Far from the spotlight of public debate, outside the jurisdiction of local school boards and Iowa state legislators, lies a collection of more than 3,000 books written by, for, and about LGBTQ people, people blacks and Hispanics and women.
The books, a mix of hardbacks and paperbacks, are almost all donated. Their leafy pages, passed down from one generation to the next, are yellow, stained by the sun that has flooded them for decades. They stand tall, lining the walls of a modest office in a nondescript mid-century ranch-style office building, home to dozens of nonprofit organizations and congregations, atop Sherman Hill.
The private library at Des Moines Pride Center, a nonprofit that provides services to the area’s LGBTQ community, includes titles such as “Sexual Behavior in the Human Male,” “Girls Man Up,” and “The Well of Loneliness”.
Among literary giants like “The Color Purple” are DVDs. The full season of “The L Word” — a series about a group of lesbian and bisexual women in Los Angeles — can be watched on the gray loveseat in the center of the room.
The library, which was recently professionally indexed, has been isolated from the world during the coronavirus pandemic. Pride Center leaders had hoped to reopen their space at the Mickle Center two days a week from January.
The omicron-fueled COVID-19 surge has delayed those plans.
And yet, there’s a new urgency to reopen this corner to provide central Iowa’s youth — and adults — with a safe and private space to learn more about race, gender and sexual identity, have leaders said.
“The healthy exploration of your identity takes courage,” said Diana Prince, president of the center.
The existence of the library — even if it is temporarily inaccessible — has taken on a new meaning. Parents across the state and nation, backed by conservative politicians, have pushed for books that affirm LGBTQ, Black and Hispanic identities — and in some cases include sexually explicit themes — to be removed from school libraries.
Many educators, librarians, students and activists in the Des Moines metro have pushed back, saying the books give readers a nuanced understanding of what it means to be black or transgender.
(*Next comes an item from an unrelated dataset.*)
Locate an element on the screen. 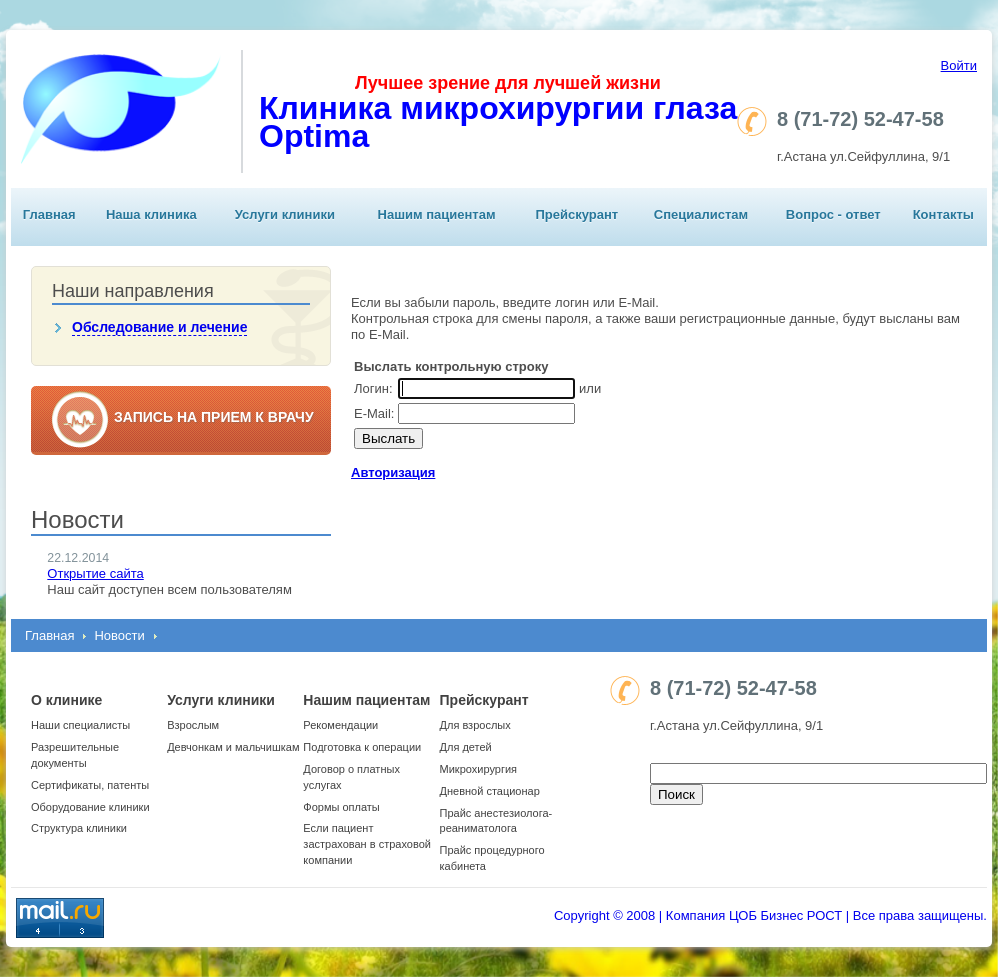 The image size is (998, 977). Нашим пациентам is located at coordinates (437, 214).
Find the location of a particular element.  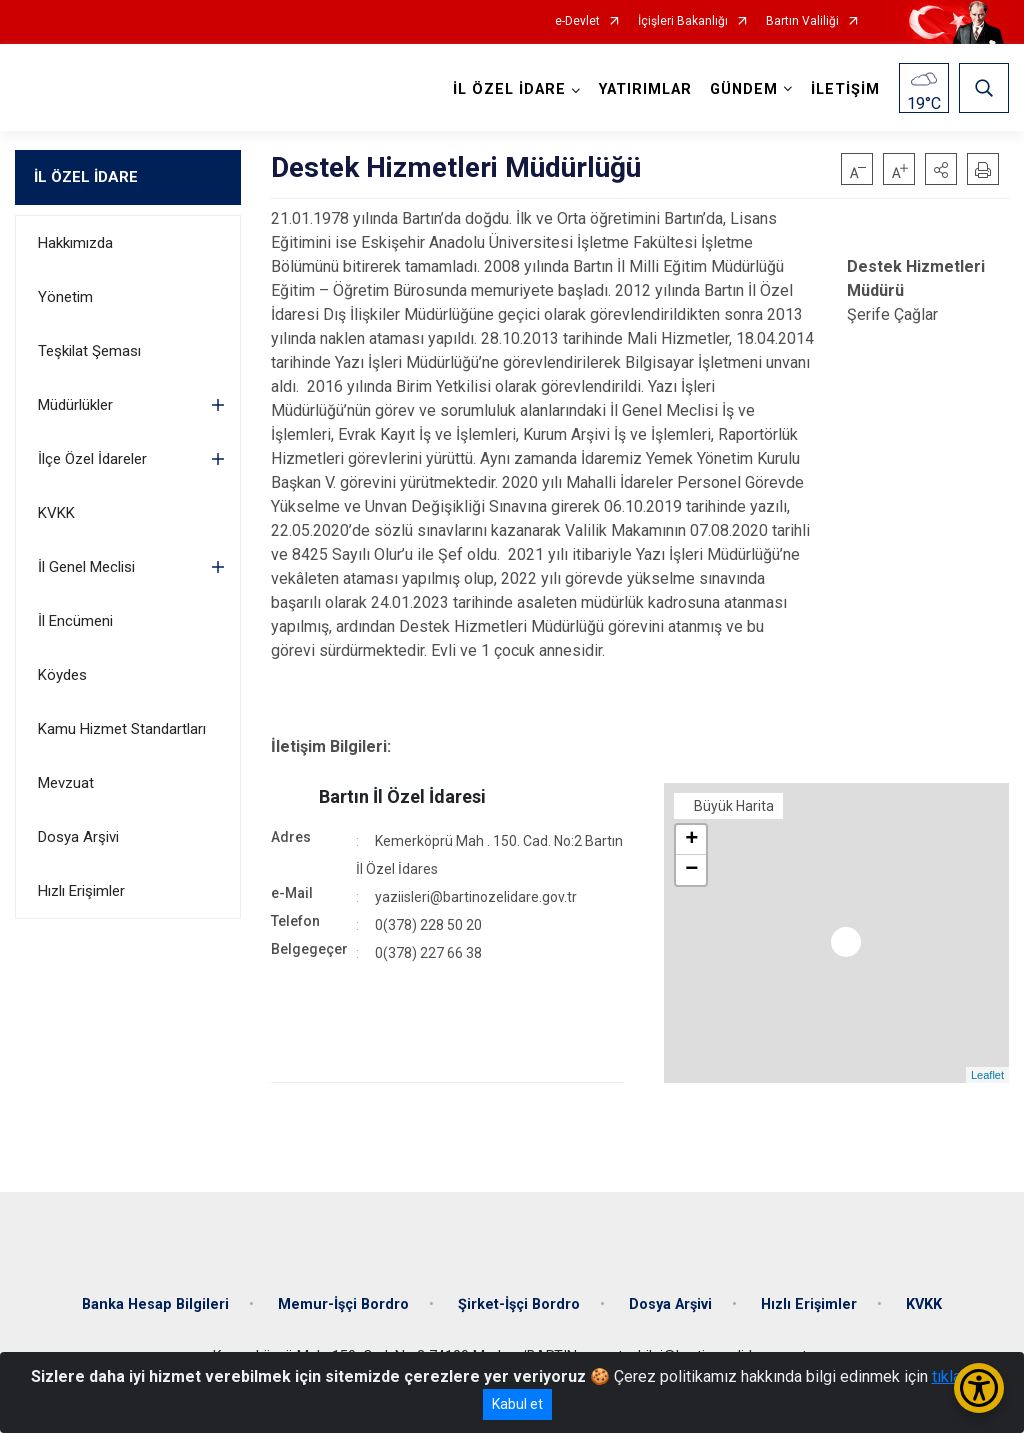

And with the help of a caring adult, the books provide vital information for young people trying to find themselves.
It’s the healthy alternative to the internet’s “cesspool,” said Stacy Schmidt, a Des Moines social studies professor and Pride Center board member.
Schmidt, along with Marlu Abarca, Bilingual Services Library Assistant for the Des Moines Public Library System and leader of the Iowa Queer Communities of Color coalition, have been working behind the scenes for several months to gather resources and create new opportunities for young people. from central Iowa. who feel attacked by the body politic.
“The impetus was really trying to find ways to help kids feel more connected and to help them have safe spaces where they can be themselves and not worry about the pandemic or the… bullied or otherwise attacked for who they are,” Schmidt said.
Details are still being worked out. But the goal is to hold events at public libraries for black, Hispanic and LGBTQ youth, including trivia and movie nights, coloring nights and lessons on how to become a drag performer.
“People are just looking for a place to belong,” Abarca said. “It’s so easy to be assertive with a coloring sheet.”
It won’t be all fun and games, though. Leaders see a real need to raise awareness of mental health services and dig deep into untold stories, especially among people with intersecting identities. A possible lesson: how LGBTQ people influenced the Harlem Renaissance.
As the Pride Center prepares to reopen its library and these other events come to fruition, Prince, Schmidt and Abarca have a message for teens who feel under attack: Hold on. Find a supportive adult. There are resources out there – and very soon, a place where you can find hope in a book.